Throughout Dr Helen Webberley’s MPTS hearing to date, one subject has come up time and again: who is qualified to treat transgender youth? The General Medical Council (GMC) alleges that Dr Webberley did not have the requisite qualifications to provide gender-affirming care to her patients, an allegation which Dr Webberley is contesting.

It therefore follows that any witnesses would be drawn from a pool of professionals who are, in fact, qualified. Indeed to draw ‘expert testimony’ from people with no experience or training in transgender healthcare might be considered a double standard, to put it mildly.

Unfortunately, to date, this seems to be the case. Professor Hindmarsh, for instance, was called as a witness on day six of the hearing despite having had zero involvement with any of Dr Webberley’s patients and, by his own admission, having not worked with a single transgender young person in 25 years. Further, none of the GPs called as witnesses by the GMC have any background, experience, or special interest in trans healthcare.

Even the expert witnesses for the GMC might, were they in Dr Webberley’s position, be found wanting. Take Dr Rob Agnew, called as an expert witness in his capacity as a paediatric psychologist (although he describes himself as a clinical psychologist working with both children and adults, rather than a paediatric specialist).

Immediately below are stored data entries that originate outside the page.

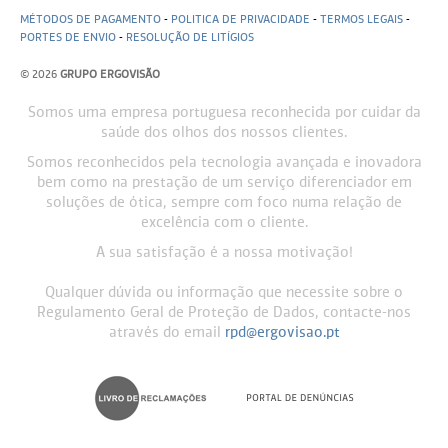
MÉTODOS DE PAGAMENTO
-
POLITICA DE PRIVACIDADE
-
TERMOS LEGAIS
-
PORTES DE ENVIO
-
RESOLUÇÃO DE LITÍGIOS
© 2026
GRUPO ERGOVISÃO
Somos uma empresa portuguesa reconhecida por cuidar da
saúde dos olhos dos nossos clientes.
Somos reconhecidos pela tecnologia avançada e inovadora
bem como na prestação de um serviço diferenciador em
soluções de ótica, sempre com foco numa relação de
excelência com o cliente.
A sua satisfação é a nossa motivação!
Qualquer dúvida ou informação que necessite sobre o
Regulamento Geral de Proteção de Dados, contacte-nos
através do email
rpd@ergovisao.pt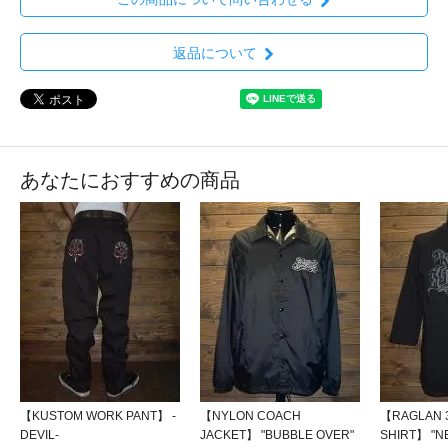
返品について
あなたにおすすめの商品
【KUSTOM WORK PANT】 -
【NYLON COACH
【RAGLAN 3
DEVIL-
JACKET】 "BUBBLE OVER"
SHIRT】 "N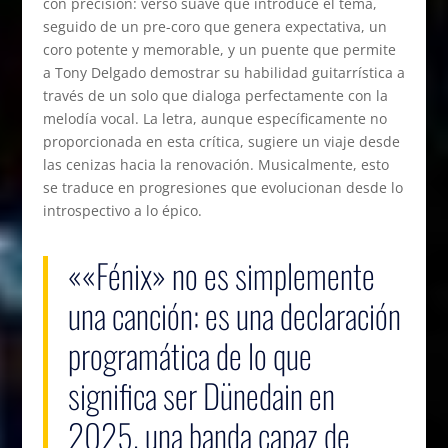
con precisión: verso suave que introduce el tema,
seguido de un pre-coro que genera expectativa, un
coro potente y memorable, y un puente que permite
a Tony Delgado demostrar su habilidad guitarrística a
través de un solo que dialoga perfectamente con la
melodía vocal. La letra, aunque específicamente no
proporcionada en esta crítica, sugiere un viaje desde
las cenizas hacia la renovación. Musicalmente, esto
se traduce en progresiones que evolucionan desde lo
introspectivo a lo épico.
««Fénix» no es simplemente
una canción: es una declaración
programática de lo que
significa ser Dünedain en
2025, una banda capaz de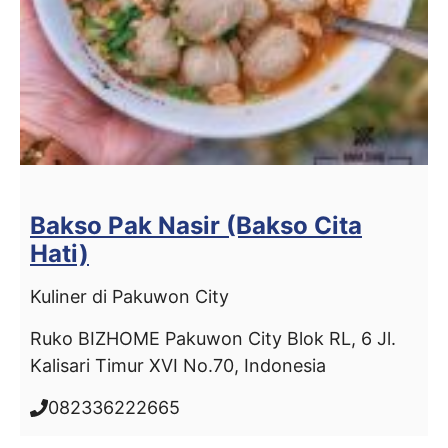
Bakso Pak Nasir (Bakso Cita
Hati)
Kuliner di Pakuwon City
Ruko BIZHOME Pakuwon City Blok RL, 6 Jl.
Kalisari Timur XVI No.70, Indonesia
082336222665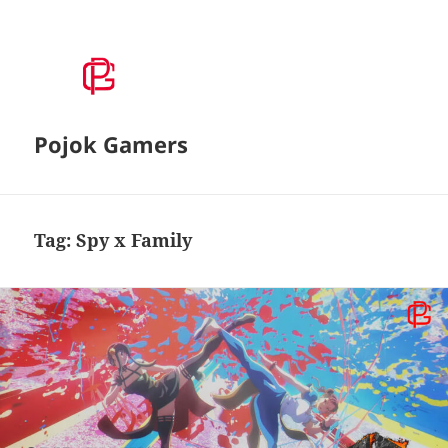
Pojok Gamers
Tag:
Spy x Family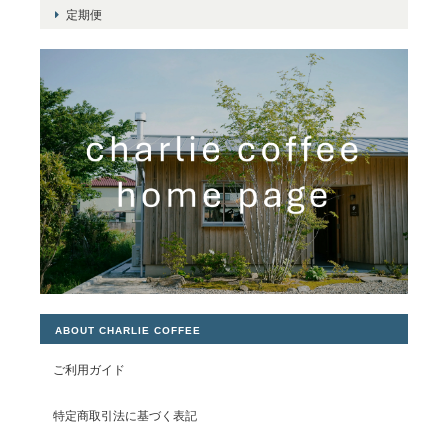
定期便
ABOUT CHARLIE COFFEE
ご利用ガイド
特定商取引法に基づく表記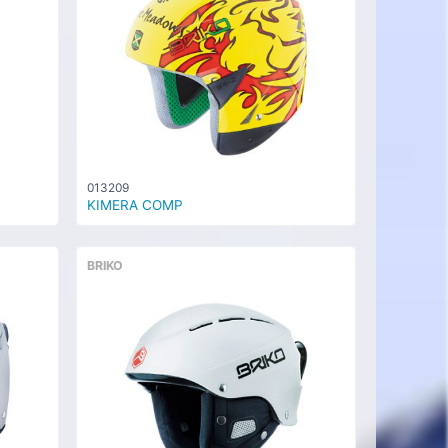
013209
KIMERA COMP
BRIKO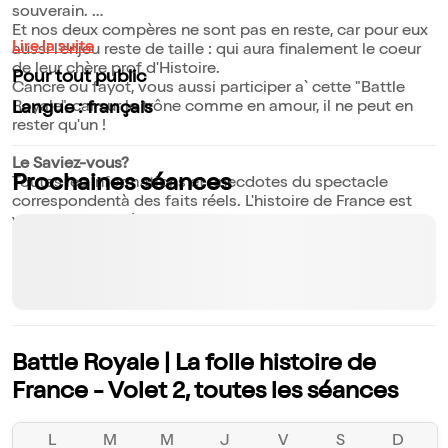
souverain.
Et nos deux compères ne sont pas en reste, car pour eux
Lire la suite
aussi l'enjeu reste de taille : qui aura finalement le coeur
de leur chère prof d'Histoire.
Pour tout public
Cancre ou fayot, vous aussi participer a` cette "Battle
Royale", car sur le trône comme en amour, il ne peut en
Langue : français
rester qu'un !
Le Saviez-vous?
Prochaines séances
Toutes les informations et anecdotes du spectacle
correspondentà des faits réels. L'histoire de France est
vraiment complètement folle ! Ce spectacle est la suite
de "La Folle Histoire de France", crée en 2013 et joué plus
de 1000 fois.
Battle Royale | La folle histoire de
France - Volet 2, toutes les séances
L
M
M
J
V
S
D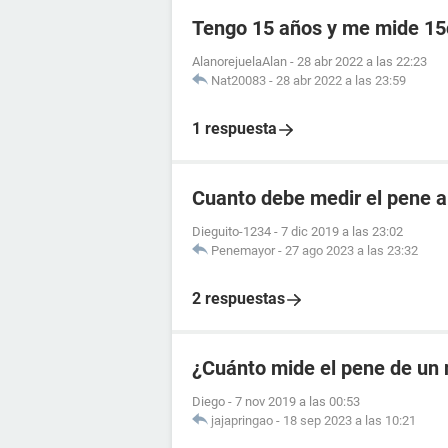
Tengo 15 años y me mide 1
AlanorejuelaAlan
-
28 abr 2022 a las 22:23
Nat20083
-
28 abr 2022 a las 23:59
1 respuesta
Cuanto debe medir el pene a
Dieguito-1234
-
7 dic 2019 a las 23:02
Penemayor
-
27 ago 2023 a las 23:32
2 respuestas
¿Cuánto mide el pene de un 
Diego
-
7 nov 2019 a las 00:53
jajapringao
-
18 sep 2023 a las 10:21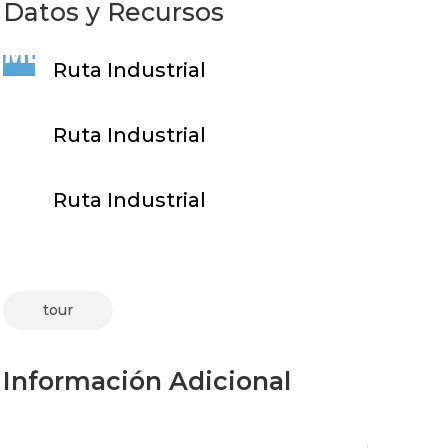
Datos y Recursos
Ruta Industrial
Ruta Industrial
Ruta Industrial
tour
Información Adicional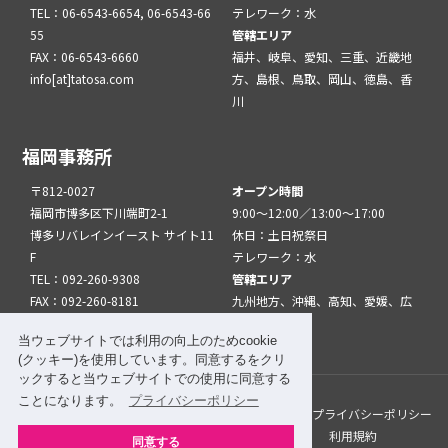
TEL：06-6543-6654, 06-6543-66
テレワーク：水
55
管轄エリア
FAX：06-6543-6660
福井、岐阜、愛知、三重、近畿地
info[at]tatosa.com
方、島根、鳥取、岡山、徳島、香
川
福岡事務所
〒812-0027
オープン時間
福岡市博多区下川端町2-1
9:00～12:00／13:00～17:00
博多リバレインイースト サイト11
休日：土日祝祭日
F
テレワーク：水
TEL：092-260-9308
管轄エリア
FAX：092-260-8181
九州地方、沖縄、高知、愛媛、広
info[at]tatfuk.com
島、山口
当ウェブサイトでは利用の向上のためcookie
(クッキー)を使用しています。同意するをクリ
ックすると当ウェブサイトでの使用に同意する
ことになります。
プライバシーポリシー
このサイトについて
メルマガ登録
リンク
プライバシーポリシー
サイトマップ
関係機関・団体について
利用規約
同意する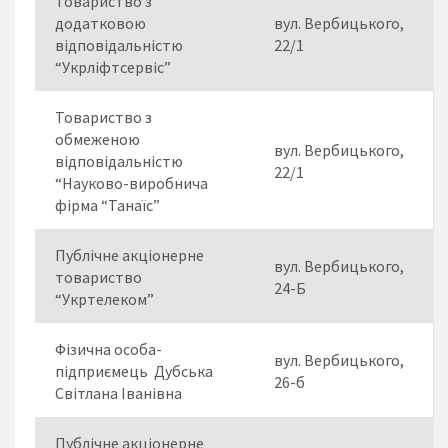
Товариство з
додатковою
вул. Вербицького,
відповідальністю
22/1
“Укрліфтсервіс”
Товариство з
обмеженою
вул. Вербицького,
відповідальністю
22/1
“Науково-виробнича
фірма “Танаїс”
Публічне акціонерне
вул. Вербицького,
товариство
24-Б
“Укртелеком”
Фізична особа-
вул. Вербицького,
підприємець Дубська
26-б
Світлана Іванівна
Публічне акціонерне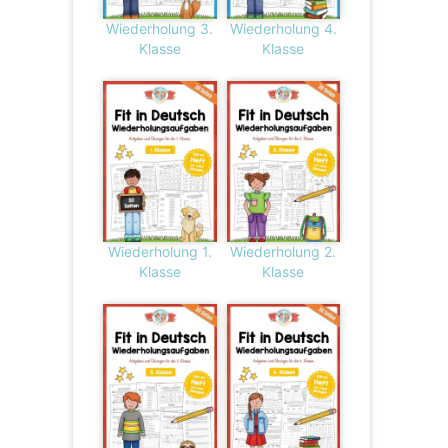
Wiederholung 3.
Wiederholung 4.
Klasse
Klasse
Wiederholung 1.
Wiederholung 2.
Klasse
Klasse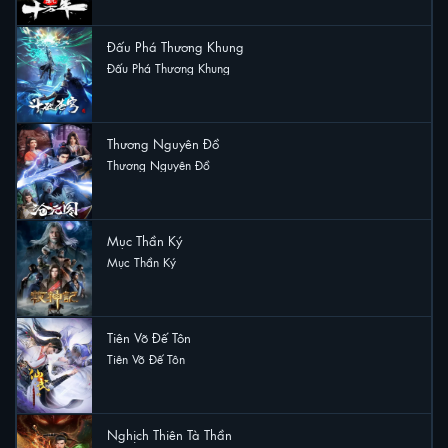
Đấu Phá Thương Khung
Đấu Phá Thương Khung
12 lượt xem
Thương Nguyên Đồ
Thương Nguyên Đồ
9 lượt xem
Mục Thần Ký
Mục Thần Ký
5 lượt xem
Tiên Võ Đế Tôn
Tiên Võ Đế Tôn
4 lượt xem
Nghịch Thiên Tà Thần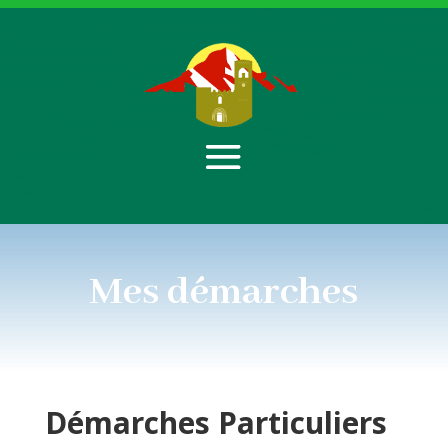
Mes démarches
Démarches
Particuliers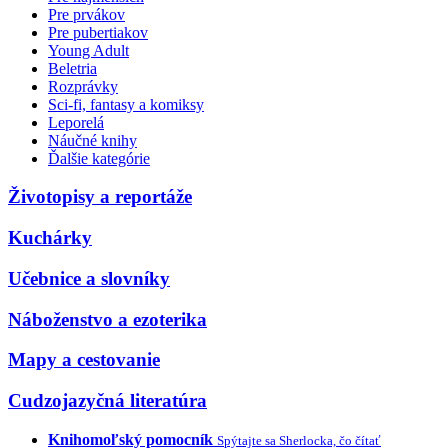
Pre prvákov
Pre pubertiakov
Young Adult
Beletria
Rozprávky
Sci-fi, fantasy a komiksy
Leporelá
Náučné knihy
Ďalšie kategórie
Životopisy a reportáže
Kuchárky
Učebnice a slovníky
Náboženstvo a ezoterika
Mapy a cestovanie
Cudzojazyčná literatúra
Knihomoľský pomocník
Spýtajte sa Sherlocka, čo čítať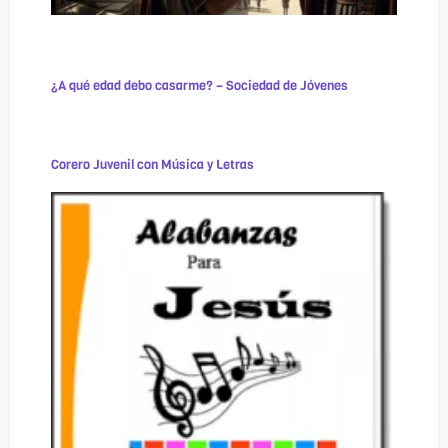
¿A qué edad debo casarme? – Sociedad de Jóvenes
Corero Juvenil con Música y Letras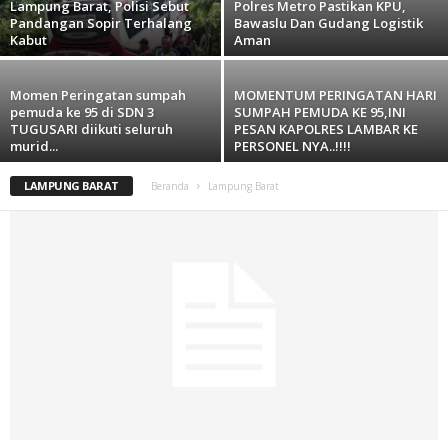
Lampung Barat, Polisi Sebut
Polres Metro Pastikan KPU,
Pandangan Sopir Terhalang
Bawaslu Dan Gudang Logistik
Kabut
Aman
Momen Peringatan sumpah
MOMENTUM PERINGATAN HARI
pemuda ke 95 di SDN 3
SUMPAH PEMUDA KE 95,INI
TUGUSARI diikuti seluruh
PESAN KAPOLRES LAMBAR KE
murid...
PERSONEL NYA..!!!!
LAMPUNG BARAT
Beranda
Lampung Barat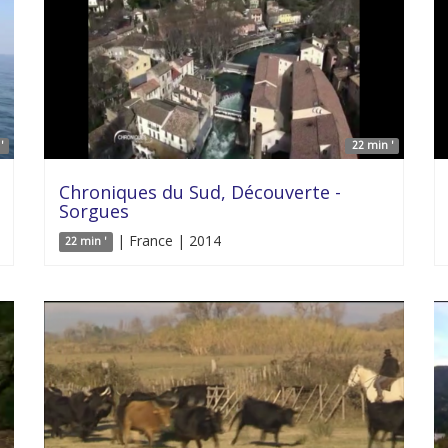
'
22 min '
Chroniques du Sud, Découverte -
Sorgues
| France | 2014
22 min '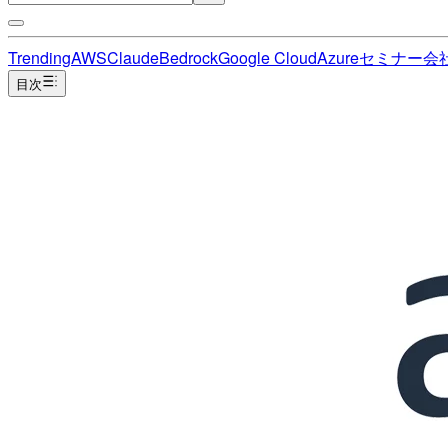
Trending
AWS
Claude
Bedrock
Google Cloud
Azure
セミナー
会
目次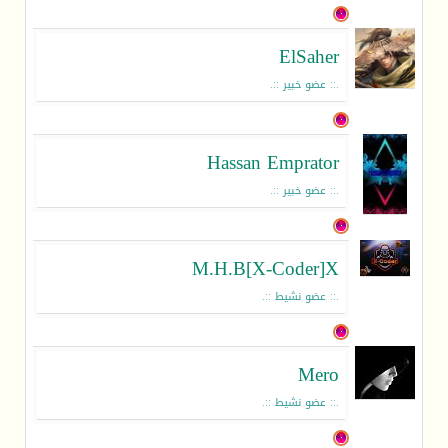
ElSaher
.:: عضو خبير ::.
Hassan Emprator
.:: عضو خبير ::.
M.H.B[X-Coder]X
.:: عضو نشيط ::.
Mero
.:: عضو نشيط ::.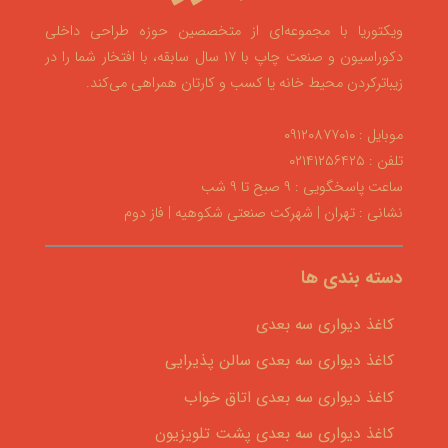
ویکتوریا با مجموعه‌ای از متخصصین حوزه طراحی داخلی
دکوراسیون و صنعت چاپ با ۱۷ سال سابقه، با افتخار شما را در
زیباترکردن محیط خانه یا کسب و کارتان همراهی می‌کند.
موبایل : ۰۹۱۲۰۸۷۷۰۱۰
تلفن : ۰۲۱۴۱۲۵۶۴۲۵
ساعت پاسخگویی : ۹ صبح تا ۹ شب
نشانی : تهران | شهرکت صنعتی شکوهیه | فاز دوم
دسته بندی ها
کاغذ دیواری سه بعدی
کاغذ دیواری سه بعدی سالن پذیرایی
کاغذ دیواری سه بعدی اتاق خواب
کاغذ دیواری سه بعدی پشت تلویزیون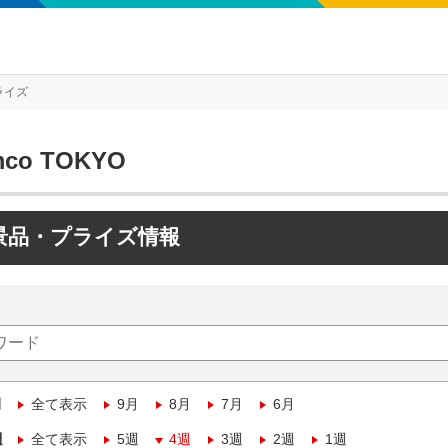
ライズ
mco TOKYO
景品・プライズ情報
月
全て表示
9月
8月
7月
6月
週
全て表示
5週
4週
3週
2週
1週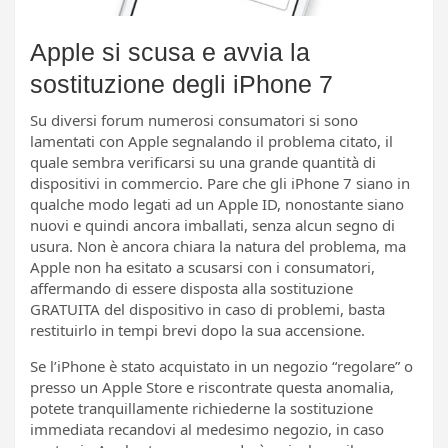
Apple si scusa e avvia la
sostituzione degli iPhone 7
Su diversi forum numerosi consumatori si sono
lamentati con Apple segnalando il problema citato, il
quale sembra verificarsi su una grande quantità di
dispositivi in commercio. Pare che gli iPhone 7 siano in
qualche modo legati ad un Apple ID, nonostante siano
nuovi e quindi ancora imballati, senza alcun segno di
usura. Non è ancora chiara la natura del problema, ma
Apple non ha esitato a scusarsi con i consumatori,
affermando di essere disposta alla sostituzione
GRATUITA del dispositivo in caso di problemi, basta
restituirlo in tempi brevi dopo la sua accensione.
Se l’iPhone è stato acquistato in un negozio “regolare” o
presso un Apple Store e riscontrate questa anomalia,
potete tranquillamente richiederne la sostituzione
immediata recandovi al medesimo negozio, in caso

As an expert witness in this matter, Dr Agnew should be able to provide testimony specifically relating to trans healthcare. It should be expected as a minimum that, if Dr Webberley is allegedly not sufficiently knowledgeable in trans healthcare, the witnesses providing expert testimony against her must be.

However, Dr Agnew does not appear to have any experience of providing gender-affirming care, to either adults or to children. As a professional expert witness, he lists his specialist areas as:

  • Diagnosis and psychological assessment
  • Neurological and learning disability – Autism
  • Forensic/psychiatric patients, risk, treatability and capacity
  • Complex and contested capacity assessment
  • Disputed opinion regarding capacity or diagnosis
  • Differential diagnosis/clarifying diagnosis
  • Complex diagnostic issues
  • Challenging reports where the psychological opinion may be invalid
  • Challenging the scientific integrity of expert psychological reports
  • Challenging the quality of psychological input

Nothing regarding gender identity services, gender dysphoria, or the practice of trans-specific medicine.

Let’s be absolutely clear – this is not an attack on Dr Agnew or his qualifications. Rather, it is a complaint against a system that allows one doctor to be prosecuted for providing gender-affirming care without the relevant qualifications while another is able to provide expert witness testimony against them despite lacking those same credentials.

In fact, the list of Dr Agnew’s qualifications highlights the all-too-common problem of gatekeeping in trans healthcare. Even well-intentioned clinicians might tell young trans people that they aren’t transgender – they’re autistic, or they’re depressed, or they’re confused. And while it’s reasonable to want to make sure that young people with mental health issues or developmental disorders are properly supported, this is no reason to delay affirming their gender identity.

As Felix Moore, a speaker at the Tavistock’s ‘Shapes of gender identity’ event in February 2021, said:  “There’s no point in saying, ‘Well would they be trans if they weren’t autistic or is so-and-so’s trans identity just an autism thing … you’re saying how would you be different if you were a completely different person and I don’t have an answer to that. If I am trans because I am autistic that is only true in the sense that everything about me is because I am autistic.”

Likewise, to question whether a young person should receive gender-affirming care because they also have mental health issues is to deprive them of care when they are at their most vulnerable. For instance, more than half of all trans and non-binary people have been diagnosed with depression at some point. Mental health support should be provided, of course, but not at the cost of raising a question mark in relation to their gender identity. No cisgender person would ever have their identity called into question because of their mental health, so why should trans people be treated in this way? In fact, there is no consideration given to the possibility that the difficulty of accessing gender identity services might be a contributing factor in these mental health issues, and that they might be significantly alleviated by supporting the patient to access these services instead of keeping them out of reach.

We want a fair trial for Dr Webberley. But more than anything, we want the system of trans healthcare in the UK to be made fit for purpose. That begins by putting care provision in the hands of people who understand trans identity, and providing better training and education for those who don’t. There is a catch-22 in trans healthcare in the UK at the moment. There are no official training pathways for transgender healthcare and no NICE guidelines on the subject. The NHS’ own provision is governed by temporary service specifications, as opposed to formal standards of care. And this is how we end up with situations where endocrinologists and psychologists are called to give expert testimony on a situation with which they are only tangentially connected.